1

Yet another 'negation matching'/'match everything except' issue in Java Script.

So here's what I want to do:

I have a huge text file and I want to remove everything from the file except the username/password lines. The following is a sample part from the text:

<property name="password">QWERTY</property>
....lots of similar tags......
<property name="username">Hello</property>
<property name="passive">1</property>
<property name="password">Test Password</property>
<property name="scheme">smb</property>
<property name="timeout">10000</property>
<property name="username">RANDOM USER</property>
....lots of similar tags......
<property name="username">Sid</property>

I want to remove each and every line which is not the password or the username.
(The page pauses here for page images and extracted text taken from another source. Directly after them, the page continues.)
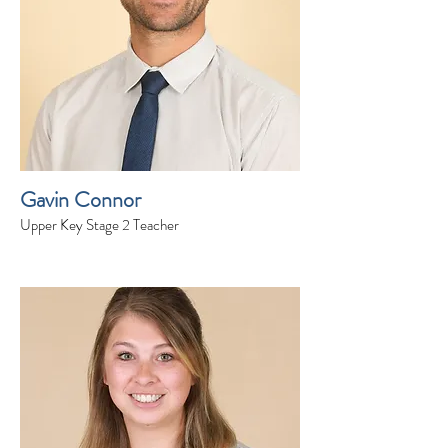
Gavin Connor
Upper Key Stage 2 Teacher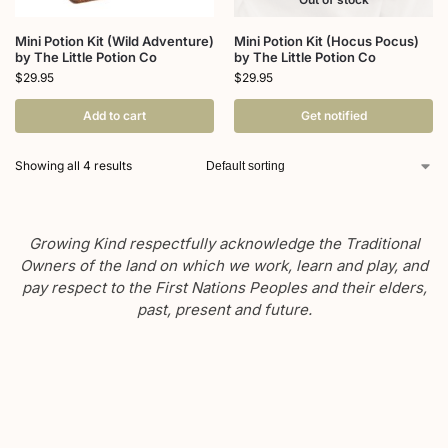
Mini Potion Kit (Wild Adventure)
Mini Potion Kit (Hocus Pocus)
by The Little Potion Co
by The Little Potion Co
$
29.95
$
29.95
Add to cart
Get notified
Showing all 4 results
Growing Kind respectfully acknowledge the Traditional
Owners of the land on which we work, learn and play, and
pay respect to the First Nations Peoples and their elders,
past, present and future.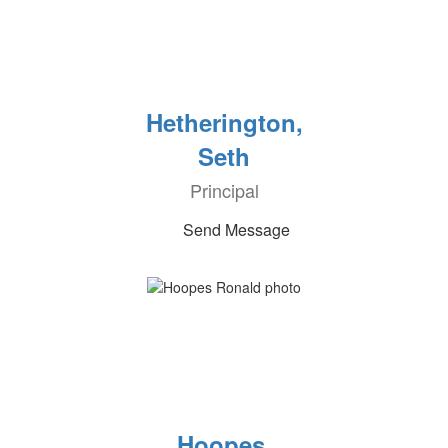
Hetherington,
Seth
Principal
Send Message
Hoopes,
I tried the following replace function to at least start off with the password but it didn't seem to work:

incomingString = incomingString.replace(/[\W\w]*?(?=<property name="password">[\W\w]*?</property).*?/g,"");

Looking back I can understand there are far too many issues with the regex so I wished to know a working regex that would help me remove all the lines in the previously mentioned text and leave me with

<property name="password">QWERTY</property>
<property name="username">Hello</property>
<property name="password">Test Password</property>
<property name="username">RANDOM USER</property>
<property name="username">Sid</property>

PS: It is important that their order in the document should be maintained

I went through a few questions on SO about this unending issue in JavaScript regex (this and lookbehinds)but the answers were very specific to that particular case.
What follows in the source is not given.